Below are entries; count the lines among them that contain the word "Nhiệm", and give only the count.

[EXTRACTED ENTRIES Boundary: Start]

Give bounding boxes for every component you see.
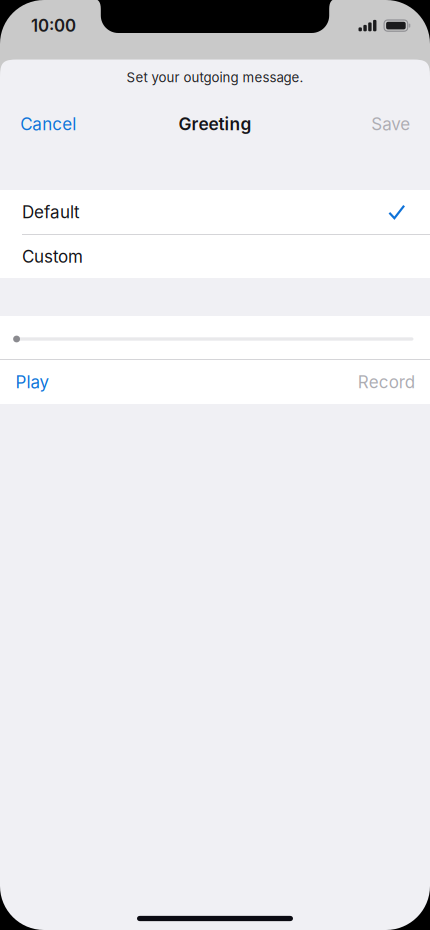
staticText: Save (371, 114, 410, 134)
staticText: Cancel (20, 114, 76, 134)
staticText: Custom (22, 246, 83, 267)
staticText: Play (15, 372, 49, 392)
button[interactable]: Play (12, 363, 52, 401)
button[interactable]: Save (368, 106, 413, 142)
button[interactable]: Custom (0, 235, 430, 278)
button[interactable]: Cancel (17, 106, 79, 142)
staticText: Greeting (178, 114, 252, 134)
button[interactable]: Record (355, 363, 418, 401)
staticText: Record (358, 372, 415, 392)
staticText: Default (22, 202, 80, 222)
staticText: 10:00 (31, 15, 76, 36)
staticText: Set your outgoing message. (126, 70, 304, 86)
button[interactable]: Default (0, 190, 430, 234)
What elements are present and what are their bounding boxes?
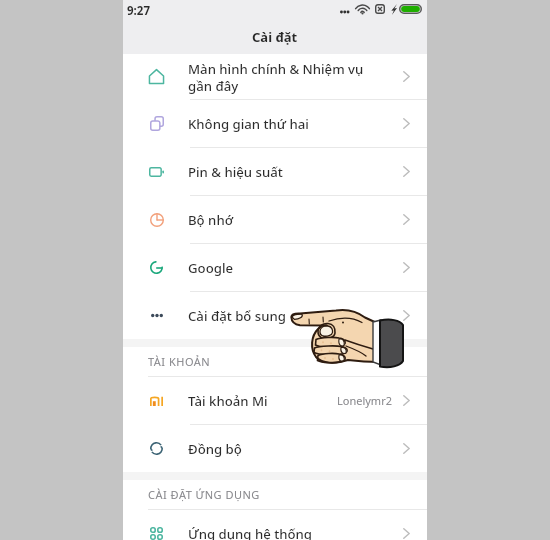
button[interactable]: Đồng bộ: [123, 425, 427, 472]
staticText: Bộ nhớ: [188, 211, 401, 229]
staticText: Pin & hiệu suất: [188, 163, 401, 181]
staticText: 9:27: [127, 3, 150, 19]
staticText: Cài đặt bổ sung: [188, 307, 401, 325]
staticText: Cài đặt: [252, 28, 298, 46]
staticText: Màn hình chính & Nhiệm vụ gần đây: [188, 60, 401, 94]
staticText: CÀI ĐẶT ỨNG DỤNG: [148, 487, 260, 502]
button[interactable]: Màn hình chính & Nhiệm vụ gần đây: [123, 54, 427, 99]
button[interactable]: Bộ nhớ: [123, 196, 427, 243]
staticText: Đồng bộ: [188, 440, 401, 458]
staticText: Tài khoản Mi: [188, 392, 335, 410]
button[interactable]: Pin & hiệu suất: [123, 148, 427, 195]
button[interactable]: Không gian thứ hai: [123, 100, 427, 147]
button[interactable]: Google: [123, 244, 427, 291]
staticText: Google: [188, 259, 401, 277]
staticText: Không gian thứ hai: [188, 115, 401, 133]
button[interactable]: Cài đặt bổ sung: [123, 292, 427, 339]
staticText: TÀI KHOẢN: [148, 354, 211, 369]
button[interactable]: Tài khoản Mi: [123, 377, 427, 424]
staticText: Lonelymr2: [337, 393, 392, 408]
button[interactable]: Ứng dụng hệ thống: [123, 510, 427, 540]
staticText: Ứng dụng hệ thống: [188, 525, 401, 540]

[EXTRACTED ENTRIES Boundary: End]

RESULT BELOW:
2